§ **WHAT THIS TASK INVOLVES**:
All entries are to be transcribed verbatim, but images are not carried over.

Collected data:
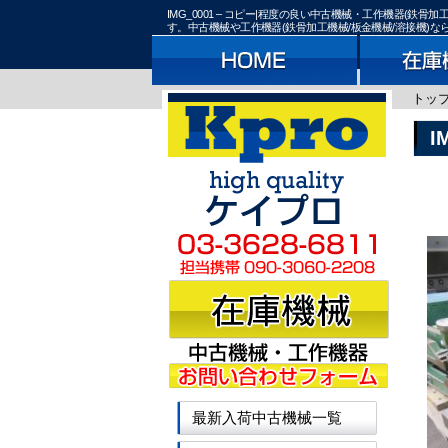
IMG_0001 – コピー|程度の良い中古機械・工作機器(
す。中古機械や工作機器(鉄骨加工機械/板金機械/溶接機)
トッ
I
最新入荷中古機械一覧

§ **SOLUTION TO THE EXERCISE**:
IMG_0001 – コピー|程度の良い中古機械・工作機器(
す。中古機械や工作機器(鉄骨加工機械/板金機械/溶接機)
トッ
I
最新入荷中古機械一覧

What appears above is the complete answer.